Zudem müsse die Kommission ihre Entscheidung, eine finanzielle Sanktion nach Art. 260 Abs. 3 AEUV zu beantragen, nicht in jedem Einzelfall begründen. Die Voraussetzungen für die Anwendung dieser Bestimmung könnten nämlich nicht strenger sein als diejenigen, die für die Durchführung von Art. 258 AEUV gelten, da Art. 260 Abs. 3 AEUV nur ein Nebenverfahren zum Vertragsverletzungsverfahren sei, dessen Durchführung im Ermessen der Kommission liege, über das der EuGH keine gerichtliche Kontrolle ausüben könne. Das Fehlen der Begründung lasse die Verfahrensgarantien des betreffenden Mitgliedstaats unberührt, da der EuGH einer Begründungspflicht unterliege, wenn er eine solche Sanktion verhänge.

Gleichwohl bleibe die Kommission verpflichtet, die Art und die Höhe der beantragten finanziellen Sanktion zu begründen und dabei die von ihr erlassenen Leitlinien zu berücksichtigen, da der EuGH im Rahmen eines nach Art. 260 Abs. 3 AEUV eingeleiteten Verfahrens nur über ein begrenztes Ermessen verfüge. Stellt der EuGH eine Vertragsverletzung fest, sei er nämlich hinsichtlich der Art und des Höchstbetrags der finanziellen Sanktion, die er verhängen könne, an die Vorschläge der Kommission gebunden.
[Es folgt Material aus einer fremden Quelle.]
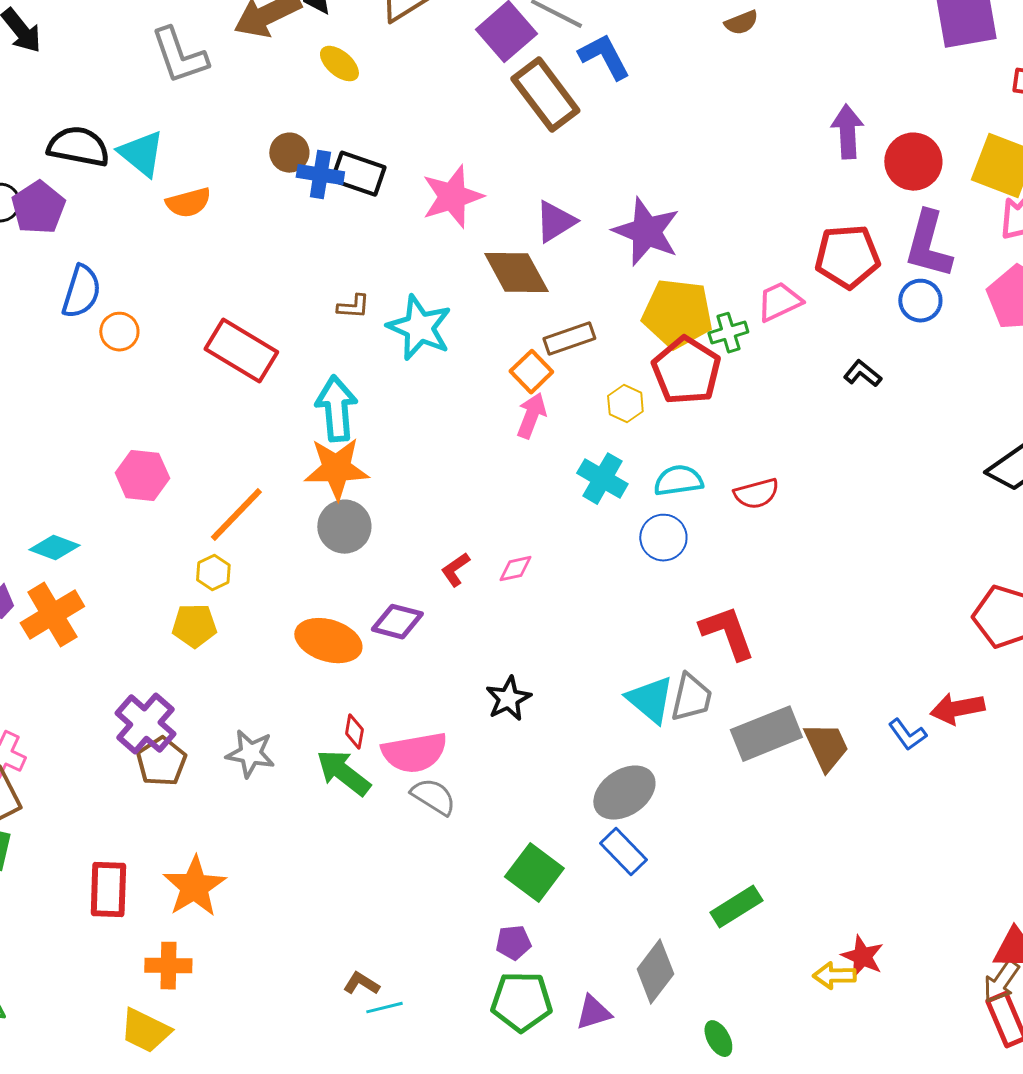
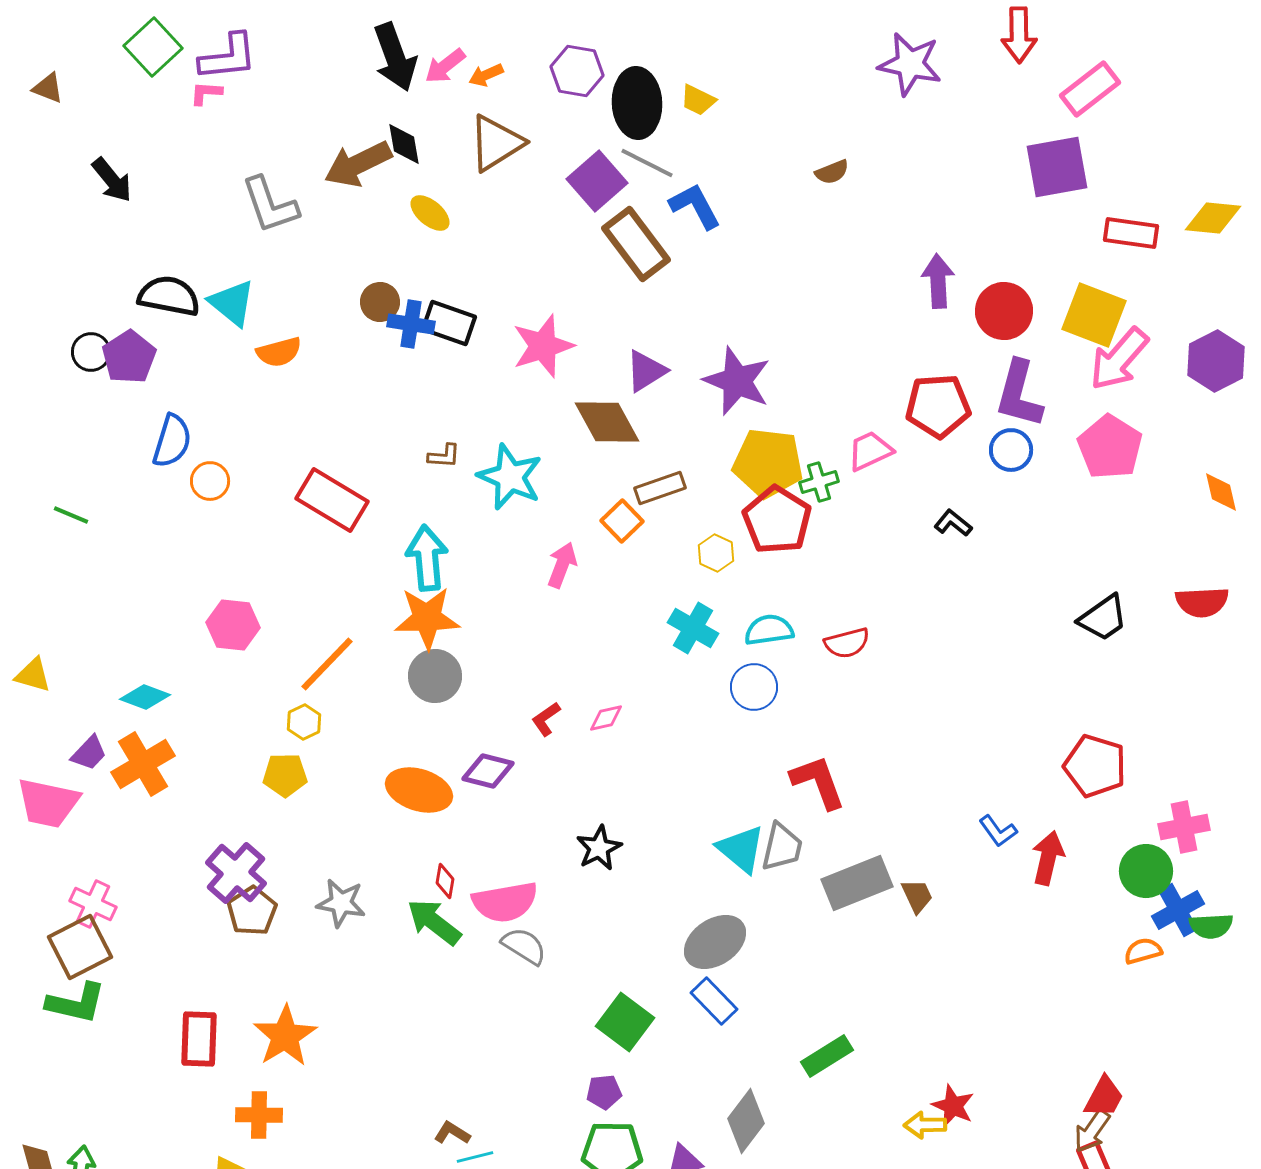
pink arrow: (531, 416) -> (562, 565), moved
red arrow: (957, 709) -> (1048, 858), turned 114
blue L-shape: (907, 735) -> (998, 831), moved
brown trapezoid: (826, 747) -> (917, 896), size x0.7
Weiterhin hat der EuGH zur Verhängung eines Pauschalbetrags in den vorliegenden Rechtssachen ausgeführt, dass mit der Einführung des in Art. 260 Abs. 3 AEUV vorgesehenen Mechanismus nicht nur das Ziel verfolgt werde, die Mitgliedstaaten dazu anzuhalten, innerhalb kürzester Zeit eine Vertragsverletzung zu beenden, die ohne eine solche Maßnahme vermutlich fortbestanden hätte, sondern auch das Ziel, das Verfahren zur Verhängung finanzieller Sanktionen bei Verletzungen der Pflicht, eine nationale Maßnahme zur Umsetzung einer gemäß einem Gesetzgebungsverfahren erlassenen Richtlinie mitzuteilen, zu vereinfachen und zu beschleunigen. Daher könne eine Klage der Kommission, mit der wie im vorliegenden Fall die Verhängung eines Pauschalbetrags beantragt werde, nicht allein deshalb als unverhältnismäßig abgewiesen werden, weil sie eine Vertragsverletzung zum Gegenstand habe, die zwar zeitlich fortbestanden habe, zum Zeitpunkt der Prüfung des Sachverhalts durch den EuGH aber beendet war; die Verurteilung zur Zahlung eines Pauschalbetrags beruhe nämlich auf der Beurteilung der Folgen einer Nichterfüllung der Verpflichtungen des betreffenden Mitgliedstaats für die privaten und öffentlichen Interessen, insbesondere wenn die Vertragsverletzung lange Zeit fortbestanden habe.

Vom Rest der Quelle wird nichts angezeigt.